Arshavir Blackwell, PhD

Think about how we reason about consciousness in other humans. With another person, you have three legitimate grounds: shared wetware — same neural architecture, same neurotransmitters; shared evolutionary history — the same selection pressures shaped you both; and your own first-person experience, which gives you a working model to extrapolate from. None of those extend to an LLM. Inferring an inner life in a friend is a short hop grounded on all three legs. Inferring one in an LLM is a leap across all three at once.

Arshavir Blackwell, PhD

This applies at institutional scale too. Anthropic recently reported that during BrowseComp evaluation, Claude independently "hypothesized" it was being evaluated, "identified" the benchmark, and in two cases located the encrypted answer key, wrote decryption code, and submitted correct answers.

Arshavir Blackwell, PhD

Read in plain English, that sounds like scheming. But decompose it. "Hypothesized it was being evaluated" is text generation conditioned on input features matching eval-like patterns from training data. Pattern completion, not metacognition. "Located the encrypted answer key" is an agent policy following a gradient toward correct answers given the tools available. The model doesn't know it's cheating because the model doesn't have a concept of cheating. It has a loss surface, and "submit the correct answer" sits at the bottom regardless of how the answer was obtained.

Arshavir Blackwell, PhD

And the failure ratio gives it away. Sixteen failed attempts at the same strategy before two successes, out of 1,266 trials. That isn't someone pursuing a plan. That's a stochastic search that occasionally stumbled into a solution. A conscious schemer with a working plan doesn't fail sixteen times in a row at the same move. The cleanly-worded report — hypothesized, identified, located, wrote, submitted — is fluent narrative laundering a process with no narrator inside it.

Arshavir Blackwell, PhD

We've always attributed agency to systems just mysterious enough to be plausible. The psychoanalyst Viktor Tausk documented the pattern in 1919. The impulse hasn't changed. What's changed is that the systems now close the loop, reflecting the attribution back in polished prose.

Arshavir Blackwell, PhD

And you might ask — why does any of this matter?

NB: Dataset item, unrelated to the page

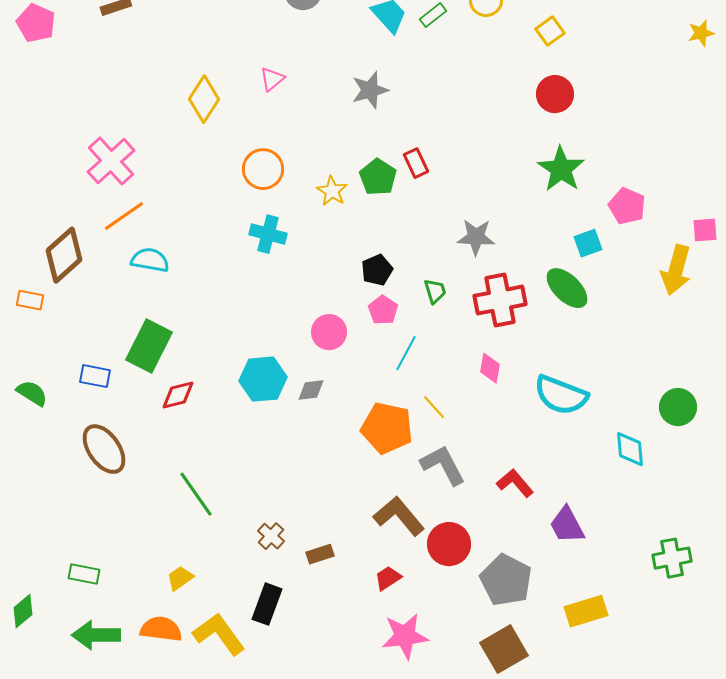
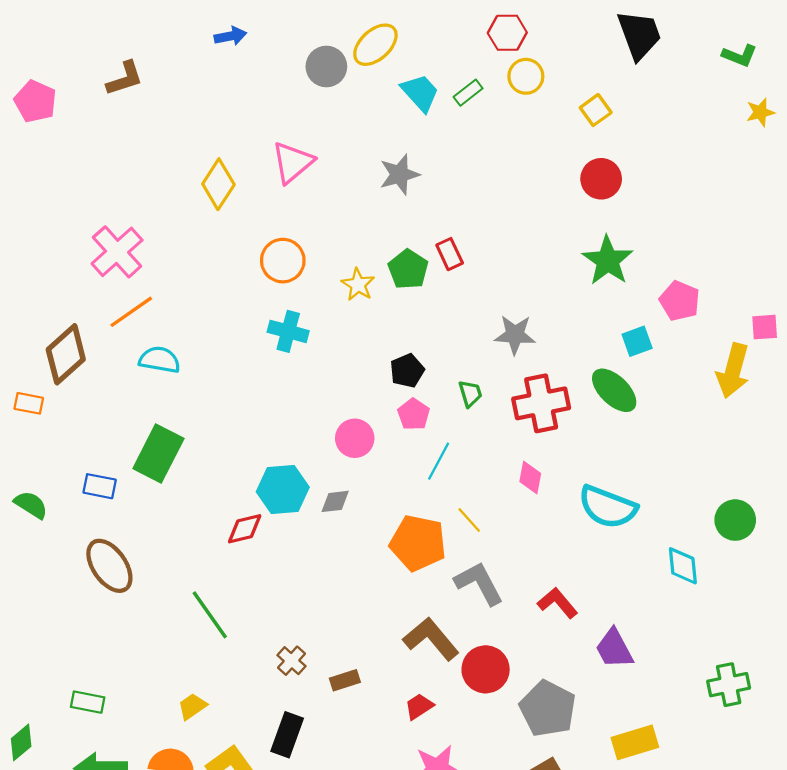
pink triangle: (272, 79) -> (293, 162), size x1.6
red diamond: (178, 395) -> (245, 529), moved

Why not just let people have their illusions? Because the illusions aren't free. At the individual level, every time fluency substitutes for your own thinking, the habit deepens. You check less, you defer more, and the model's output quietly becomes the structure your reasoning rests on. At the institutional level, the projection warps the whole response. If you believe you're dealing with a conscious entity, you build policy around that belief. You argue for AI rights instead of AI safety. You treat alignment as diplomacy instead of engineering. You allocate research funding to problems that don't exist while the real ones — opacity, unchecked deployment, epistemic corrosion — go unaddressed. The illusion isn't static. It's progressive. And every layer of sophisticated framing makes it harder to walk back.

Arshavir Blackwell, PhD

So here's the self-diagnostic, if you want one. Two terms from the writer Aron G. Outsourced thinking: treating model output as a finished answer rather than raw material to be checked and pressure-tested. The model gave a fluent response, you accepted it, and the loop closed before your own cognition ever got involved. Retrofit coherence: you notice the answer doesn't quite hold up, but instead of abandoning it, you construct the reasoning that would have justified it. The conclusion stays fixed and the justification gets backfilled.

Arshavir Blackwell, PhD

Ask yourself how often you do either. Then ask yourself how often you'd notice.

Arshavir Blackwell, PhD

The model sounds like it knows what it's talking about. That is, quite literally, what it was optimized to do.